Ian Krol: He came on in the ninth inning with the Tigers trailing by four runs. Endy Chavez tripled with one out and that hit came around to score on a 1-3-6 play when Chris Taylor, who had walked, was caught trying to steal second base. Krol finished having allowed an earned run, a hit, and a walk, striking out Jackson to end the ninth with the Tigers trailing 7-2.
Austin Jackson's return to Detroit was well received, as it should have been. Tigers fans gave Jackson a standing ovation twice, once when he was initially announced for the Mariners starting rotation, and the second when he was announced for his leadoff at-bat. Jackson tipped his batting helmet in appreciation and on his second trip to the plate received another chorus of cheers from the crowd.
Miguel Cabrera had to be checked on briefly by Tigers head athletic trainer Kevin Rand in the first inning after applying a tag to Austin Jackson for the out. Cabrera's thumb slipped out of his glove while applying the tag, which caused his thumb to bend back. Cabrera remained in the game and went on to hit two doubles.
STREAKS AND STATS:
- Rick Porcello had gone at least seven innings in each of his last five starts. He lasted six Friday night and gave up six runs (five earned) on 10 hits, striking out three to take the loss. The last time Porcello failed to record his first quality start was back on July 6 when he gave up seven runs on 11 hits, recording just two strikeouts.
- Miguel Cabrera finished 2-3 with two doubles, a run, a walk, and an RBI. He was the only Tigers player to record multiple hits, and the only one with an extra-base hit.
- Cabrera has recorded two-or-more extra-base hits in nine games this season, which ties him for fifth in the American League.
- Bryan Holaday has been hitless in six of his last 10 games with only two RBI, both of which occurred on July 29 against the Chicago White Sox. Holaday has walked twice and struck out nine times in 32 at-bats.
- The Tigers lost possession of the second wildcard spot with the loss Friday night.

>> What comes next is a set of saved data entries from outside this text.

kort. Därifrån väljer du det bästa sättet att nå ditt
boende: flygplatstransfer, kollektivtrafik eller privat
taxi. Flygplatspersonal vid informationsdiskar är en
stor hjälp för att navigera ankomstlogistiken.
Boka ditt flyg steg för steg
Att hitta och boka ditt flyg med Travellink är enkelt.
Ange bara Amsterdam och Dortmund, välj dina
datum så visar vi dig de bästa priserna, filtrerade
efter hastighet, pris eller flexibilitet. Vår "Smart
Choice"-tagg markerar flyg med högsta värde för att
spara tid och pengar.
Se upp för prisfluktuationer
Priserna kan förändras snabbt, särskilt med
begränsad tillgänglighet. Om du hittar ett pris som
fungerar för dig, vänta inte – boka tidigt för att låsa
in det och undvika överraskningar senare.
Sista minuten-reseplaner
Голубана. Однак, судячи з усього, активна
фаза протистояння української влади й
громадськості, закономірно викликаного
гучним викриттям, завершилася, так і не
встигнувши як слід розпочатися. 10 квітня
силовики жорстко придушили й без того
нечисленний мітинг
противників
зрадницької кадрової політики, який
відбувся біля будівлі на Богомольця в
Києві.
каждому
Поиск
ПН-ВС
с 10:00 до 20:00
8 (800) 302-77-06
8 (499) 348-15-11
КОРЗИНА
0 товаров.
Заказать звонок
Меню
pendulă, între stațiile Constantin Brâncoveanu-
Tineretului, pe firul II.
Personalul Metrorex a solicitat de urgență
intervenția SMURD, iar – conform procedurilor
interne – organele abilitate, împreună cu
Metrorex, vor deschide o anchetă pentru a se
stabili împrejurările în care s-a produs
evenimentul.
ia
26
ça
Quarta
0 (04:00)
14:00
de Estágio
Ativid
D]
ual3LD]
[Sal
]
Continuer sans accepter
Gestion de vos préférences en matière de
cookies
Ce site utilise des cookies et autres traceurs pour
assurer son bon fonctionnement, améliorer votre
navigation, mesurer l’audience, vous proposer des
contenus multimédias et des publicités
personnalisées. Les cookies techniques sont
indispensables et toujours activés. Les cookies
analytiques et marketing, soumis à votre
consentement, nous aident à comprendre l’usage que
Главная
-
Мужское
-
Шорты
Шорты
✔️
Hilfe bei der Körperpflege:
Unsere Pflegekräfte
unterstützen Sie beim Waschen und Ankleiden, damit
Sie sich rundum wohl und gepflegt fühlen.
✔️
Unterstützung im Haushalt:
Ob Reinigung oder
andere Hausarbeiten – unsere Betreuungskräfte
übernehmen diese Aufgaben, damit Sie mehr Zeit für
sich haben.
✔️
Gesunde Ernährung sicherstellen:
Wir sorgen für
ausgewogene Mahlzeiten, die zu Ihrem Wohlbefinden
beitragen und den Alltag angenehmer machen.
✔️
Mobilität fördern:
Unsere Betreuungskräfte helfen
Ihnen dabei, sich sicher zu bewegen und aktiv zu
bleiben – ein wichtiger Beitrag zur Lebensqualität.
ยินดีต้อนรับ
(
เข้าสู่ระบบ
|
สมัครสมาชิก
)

- Melvin Mercedes made his major league debut in the seventh inning, pitching two shutout innings where he struck out two (both in the eighth), one swinging and one looking. Mercedes became the 11th player to make his major league debut with the Tigers this season.
- Friday night's attendance of 42,385 is the 20th sellout crowd of the season, and the fifth consecutive sellout for the Tigers.